Extracted information =
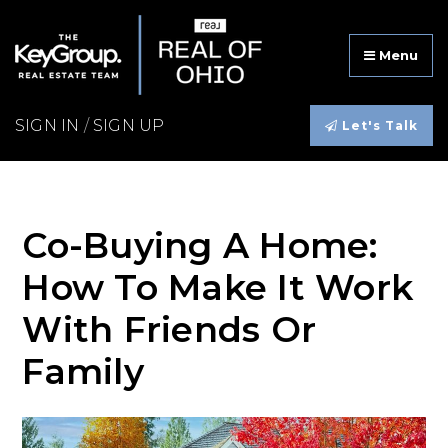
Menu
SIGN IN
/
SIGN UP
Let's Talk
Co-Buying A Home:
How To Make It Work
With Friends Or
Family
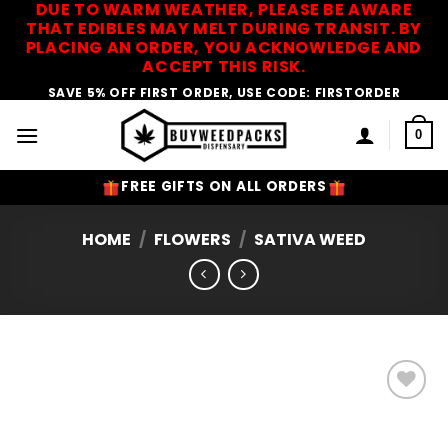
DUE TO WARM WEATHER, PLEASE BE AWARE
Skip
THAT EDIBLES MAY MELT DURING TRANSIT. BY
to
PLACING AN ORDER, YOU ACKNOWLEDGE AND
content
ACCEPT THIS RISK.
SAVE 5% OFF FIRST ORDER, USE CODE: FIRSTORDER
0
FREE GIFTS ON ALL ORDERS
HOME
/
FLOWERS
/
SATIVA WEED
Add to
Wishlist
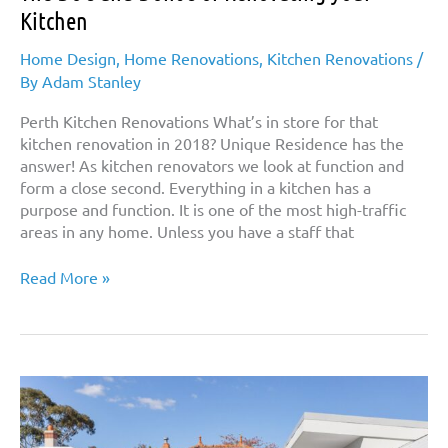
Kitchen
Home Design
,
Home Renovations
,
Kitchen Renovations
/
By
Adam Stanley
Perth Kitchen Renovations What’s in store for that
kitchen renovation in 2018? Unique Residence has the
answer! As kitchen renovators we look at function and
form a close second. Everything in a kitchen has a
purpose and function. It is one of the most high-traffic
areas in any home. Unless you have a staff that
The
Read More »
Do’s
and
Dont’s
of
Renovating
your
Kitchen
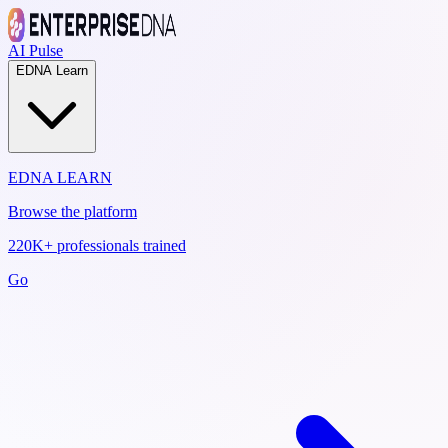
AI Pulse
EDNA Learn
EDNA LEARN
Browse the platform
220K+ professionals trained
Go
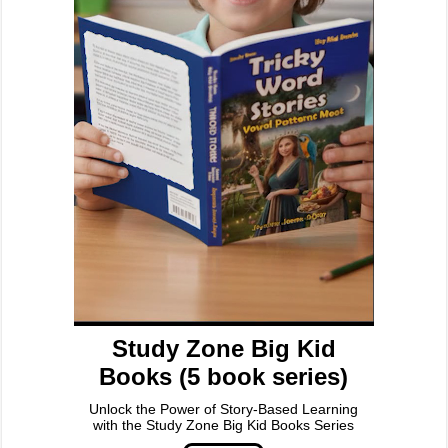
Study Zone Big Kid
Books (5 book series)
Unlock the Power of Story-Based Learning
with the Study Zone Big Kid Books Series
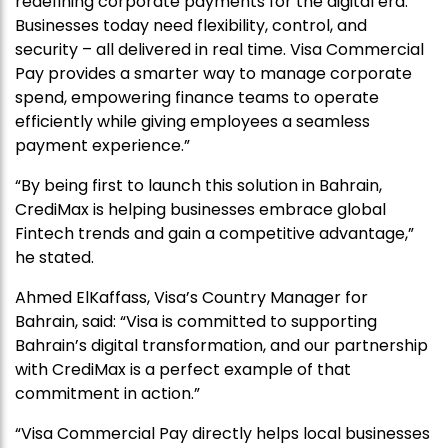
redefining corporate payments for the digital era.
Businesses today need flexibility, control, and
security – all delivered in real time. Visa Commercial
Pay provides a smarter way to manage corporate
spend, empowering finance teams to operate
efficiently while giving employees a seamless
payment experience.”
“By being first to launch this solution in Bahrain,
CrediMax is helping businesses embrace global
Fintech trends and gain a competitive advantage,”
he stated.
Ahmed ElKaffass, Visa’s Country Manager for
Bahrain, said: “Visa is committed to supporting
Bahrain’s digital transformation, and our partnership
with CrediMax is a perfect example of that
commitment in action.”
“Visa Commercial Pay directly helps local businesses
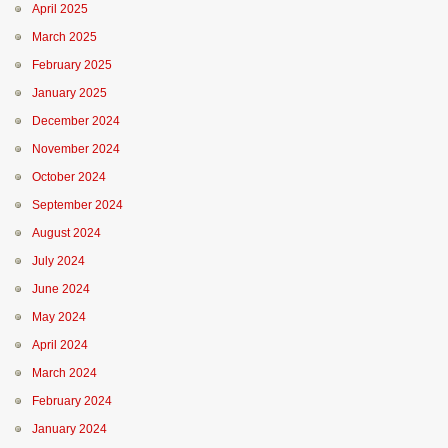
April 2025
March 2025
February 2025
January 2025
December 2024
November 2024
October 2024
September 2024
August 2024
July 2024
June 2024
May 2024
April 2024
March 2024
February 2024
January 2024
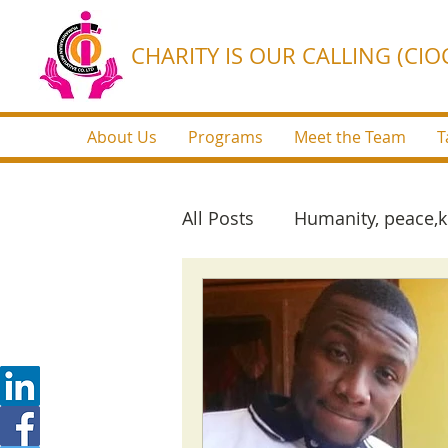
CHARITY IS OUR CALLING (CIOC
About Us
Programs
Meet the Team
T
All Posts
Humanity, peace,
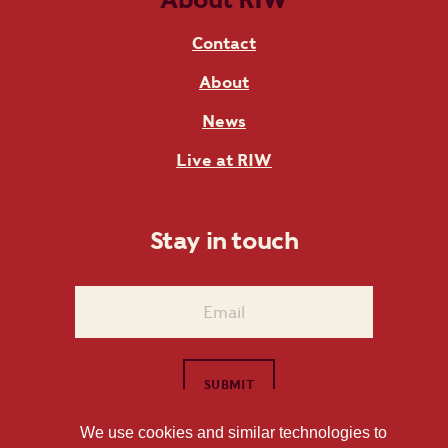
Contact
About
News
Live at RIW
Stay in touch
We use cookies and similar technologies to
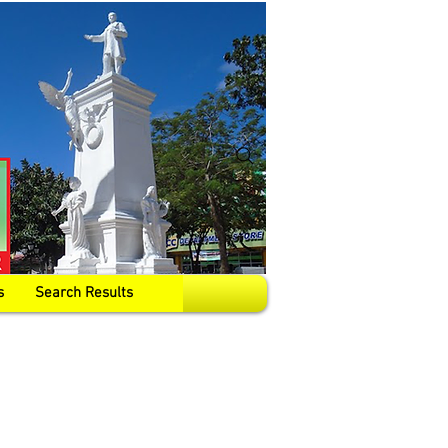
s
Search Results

Brief = Would you set down only the lines above from the line with "Ahmed ElKaffass, Visa’s Country Manager for" to the line with "September 2024", both included, exactly as they stand and without the pictures?

Solved problem =
Ahmed ElKaffass, Visa’s Country Manager for
Bahrain, said: “Visa is committed to supporting
Bahrain’s digital transformation, and our partnership
with CrediMax is a perfect example of that
commitment in action.”
“Visa Commercial Pay directly helps local businesses
April 2025
March 2025
February 2025
January 2025
December 2024
November 2024
October 2024
September 2024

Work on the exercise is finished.